▶ [Task prompt] Work out how many lines below contain the word "Phường", then give that number alone.

Stored data entries:
┄┄┄┄┄┄┄┄┄┄
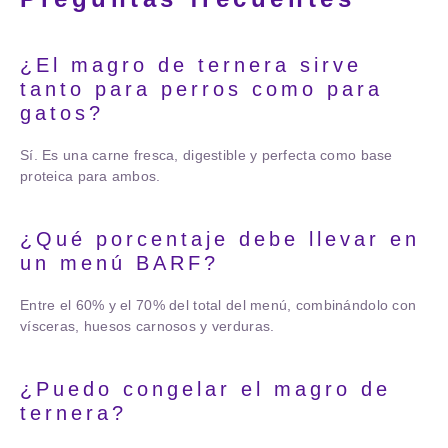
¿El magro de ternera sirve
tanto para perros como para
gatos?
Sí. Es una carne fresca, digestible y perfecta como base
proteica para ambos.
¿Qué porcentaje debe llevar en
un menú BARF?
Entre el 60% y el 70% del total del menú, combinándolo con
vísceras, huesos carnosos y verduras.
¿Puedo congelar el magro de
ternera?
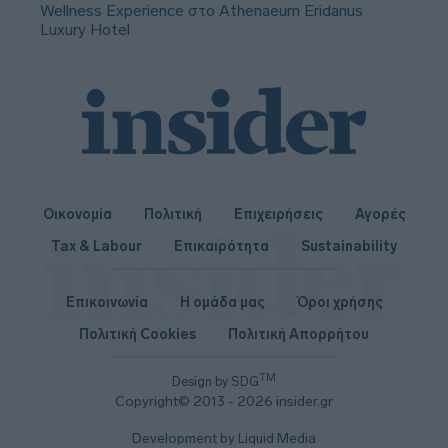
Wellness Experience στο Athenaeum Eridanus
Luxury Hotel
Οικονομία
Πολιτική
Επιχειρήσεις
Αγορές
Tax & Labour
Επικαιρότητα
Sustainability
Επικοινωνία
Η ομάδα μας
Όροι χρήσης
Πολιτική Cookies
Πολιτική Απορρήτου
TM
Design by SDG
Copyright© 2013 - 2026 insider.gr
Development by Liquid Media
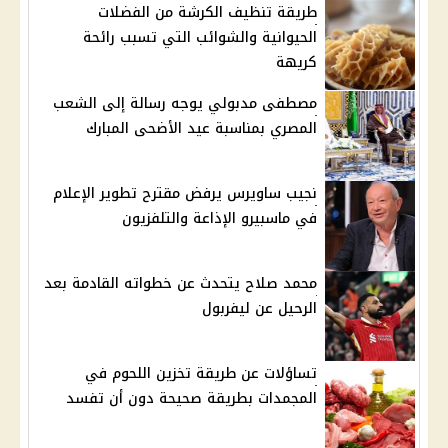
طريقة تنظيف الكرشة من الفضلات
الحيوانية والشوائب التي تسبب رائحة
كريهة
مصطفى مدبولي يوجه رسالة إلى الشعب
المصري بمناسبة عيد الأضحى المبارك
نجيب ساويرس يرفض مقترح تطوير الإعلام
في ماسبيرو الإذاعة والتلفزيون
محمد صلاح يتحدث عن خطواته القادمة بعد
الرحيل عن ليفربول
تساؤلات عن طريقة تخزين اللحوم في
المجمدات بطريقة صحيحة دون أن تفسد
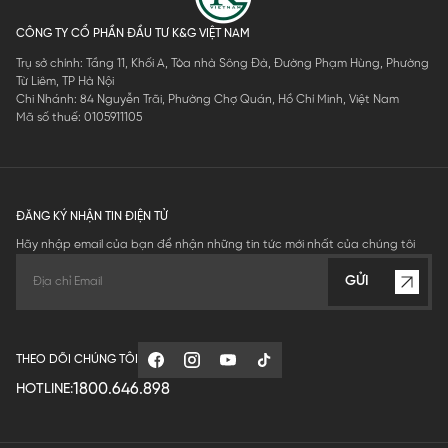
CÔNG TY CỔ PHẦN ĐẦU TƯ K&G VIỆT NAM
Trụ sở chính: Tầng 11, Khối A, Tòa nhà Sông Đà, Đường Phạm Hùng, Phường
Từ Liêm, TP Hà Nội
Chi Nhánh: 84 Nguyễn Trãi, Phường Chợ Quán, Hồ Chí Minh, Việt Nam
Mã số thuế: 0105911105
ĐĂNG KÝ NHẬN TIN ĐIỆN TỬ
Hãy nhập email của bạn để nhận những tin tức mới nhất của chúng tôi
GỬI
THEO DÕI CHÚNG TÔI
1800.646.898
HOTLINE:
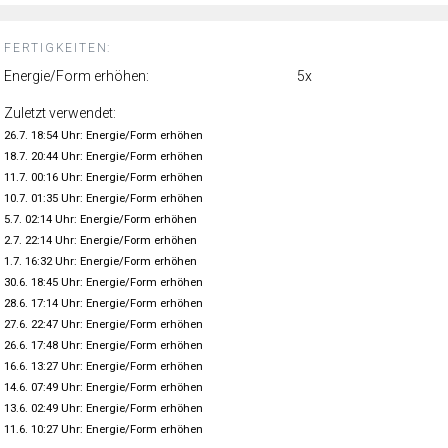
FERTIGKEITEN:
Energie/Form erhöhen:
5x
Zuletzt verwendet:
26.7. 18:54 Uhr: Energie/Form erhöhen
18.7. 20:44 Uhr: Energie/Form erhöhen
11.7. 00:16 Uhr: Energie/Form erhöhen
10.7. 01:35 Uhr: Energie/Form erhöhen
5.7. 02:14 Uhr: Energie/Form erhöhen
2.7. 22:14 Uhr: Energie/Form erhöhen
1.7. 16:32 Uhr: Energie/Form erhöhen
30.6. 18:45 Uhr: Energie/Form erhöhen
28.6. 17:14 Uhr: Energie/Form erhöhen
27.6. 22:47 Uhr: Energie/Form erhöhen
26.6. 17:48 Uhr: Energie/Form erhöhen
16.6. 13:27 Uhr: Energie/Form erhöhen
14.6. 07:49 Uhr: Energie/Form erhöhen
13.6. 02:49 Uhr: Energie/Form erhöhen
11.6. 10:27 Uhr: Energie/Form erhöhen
┄┄┄┄┄┄┄┄┄┄
▶ [Output of the exercise] 2